Les jeunes gens le hissèrent sur le palier. Dorothée les rejoignit. Deux lampes de poche remplacèrent les torches prévues par M. de Beaugreval, et l’on se mit à escalader les très hautes marches, qui tournaient sur elles-mêmes dans un espace très restreint.

— Quinze… seize… dix-sept… comptait Dario.

Pour se donner du cœur, Me Delarue chantait les couplets de « La tour prends garde ». Mais, à la trentième marche, il dut se reposer.

— L’ascension est rude, n’est-ce pas ? dit la jeune fille.

— Oui, oui… mais c’est surtout l’idée que nous rendons visite à un mort. Ça me coupe les jambes.

À la cinquantième marche, un trou dans le mur laissait passer la lumière. Dorothée s’y glissa et aperçut les bois de La Roche, mais une corniche avancée ne permettait pas de voir le pied du donjon.

On continua la montée. Me Delarue chantonnait, d’une voix de plus en plus chevrotante qui, à la fin, exhalait plutôt des gémissements.

Dario comptait :

— Cent… Cent dix… Cent vingt…

À cent trente-deux, il annonça :

— Un mur barre l’escalier. En cela non plus, notre aïeul n’a pas menti.

— Il y a bien trois briques incorporées dans la marche ? demanda Dorothée.

— Elles y sont.

— Et un pic de fer ?

— Le voici.

— Allons, tout est bien conforme au testament, dit-elle en achevant l’ascension et en examinant les lieux. Nous n’avons qu’à obéir à cet excellent homme.

Elle ordonna :

— Webster, démolissez le mur. Ce n’est qu’un panneau de plâtre.

Au premier choc, en effet, le mur s’écroula, démasquant une petite porte trapue.

— Crebleu, marmotta le notaire qui n’essayait plus de masquer son inquiétude, le programme s’exécute point par point.
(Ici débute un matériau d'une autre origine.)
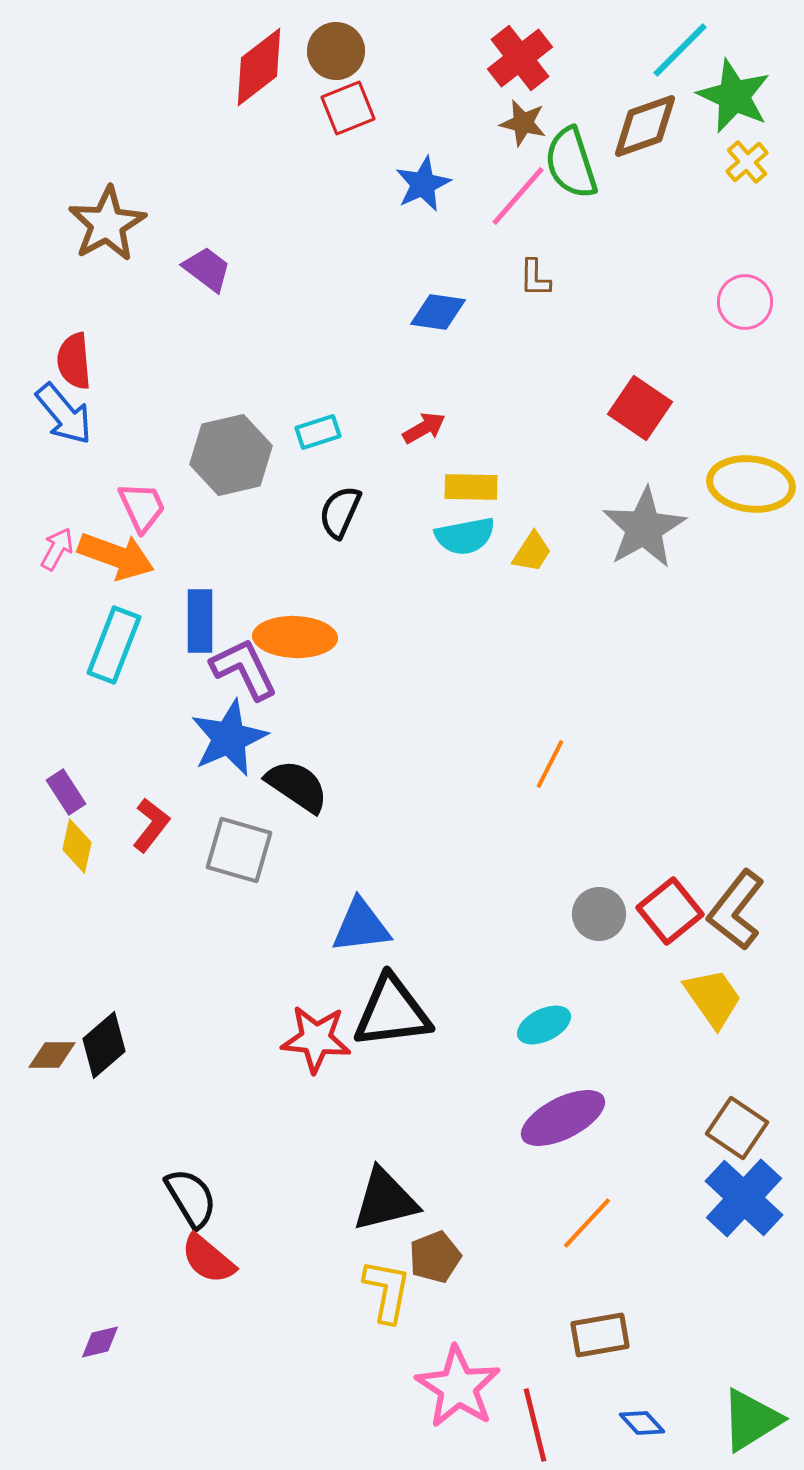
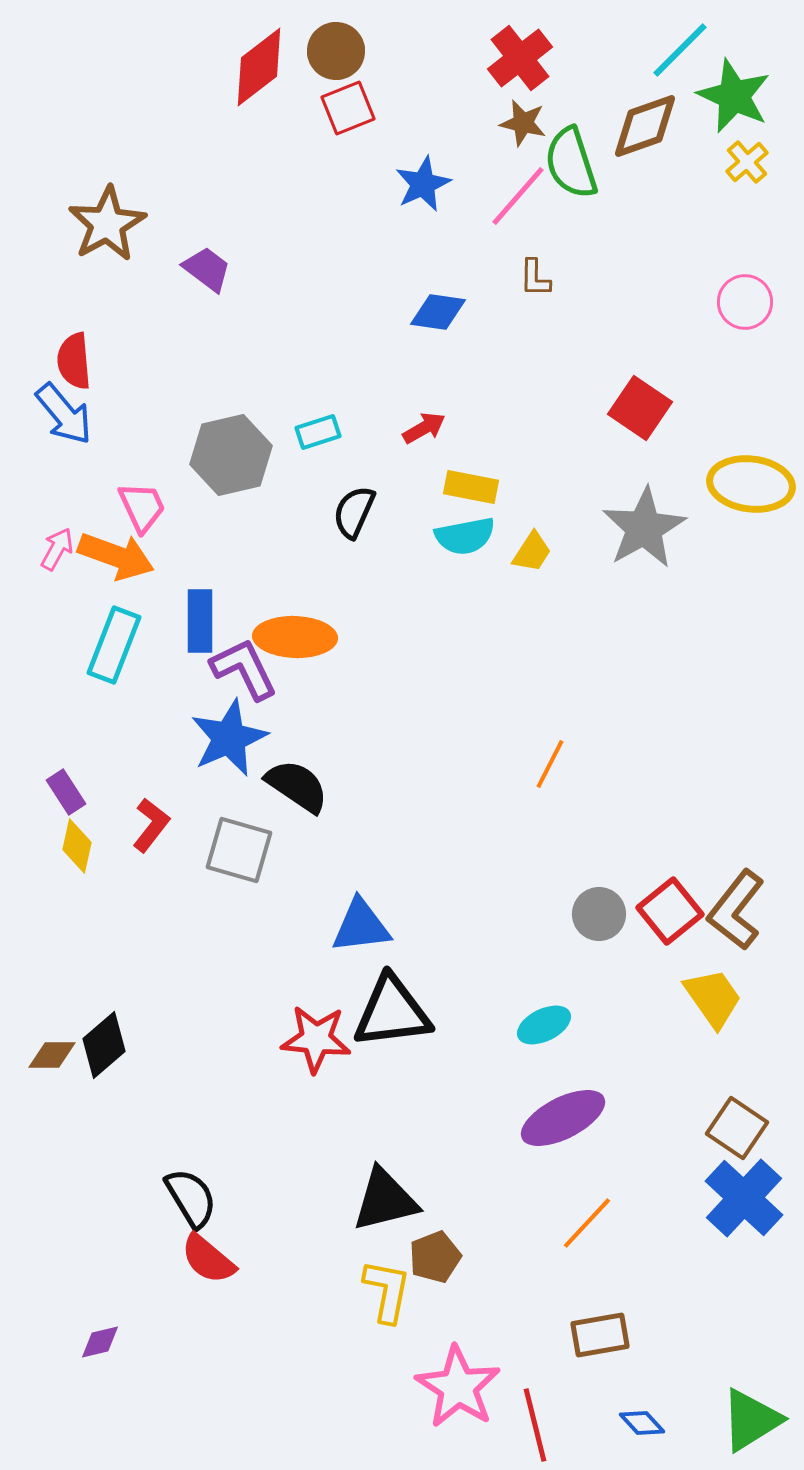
yellow rectangle at (471, 487): rotated 10 degrees clockwise
black semicircle at (340, 512): moved 14 px right
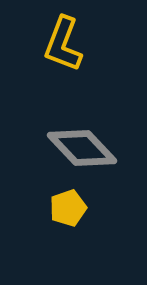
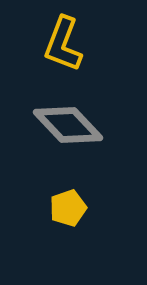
gray diamond: moved 14 px left, 23 px up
— Ah ! ah ! fit Dorothée malicieusement, vous devenez moins sceptique, maître Delarue. Pour un peu, vous affirmeriez que la porte va s’ouvrir.

— Je l’affirme. Ce vieux fou était un mécanicien habile et un metteur en scène de premier ordre.

— Vous parlez de lui comme s’il était mort, remarqua Dorothée.

Le notaire lui saisit le bras.

— Évidemment. Car enfin, quoi, je veux bien admettre qu’il est là, mais pas vivant ! non, pas vivant !

Elle posa son pied sur l’une des briques.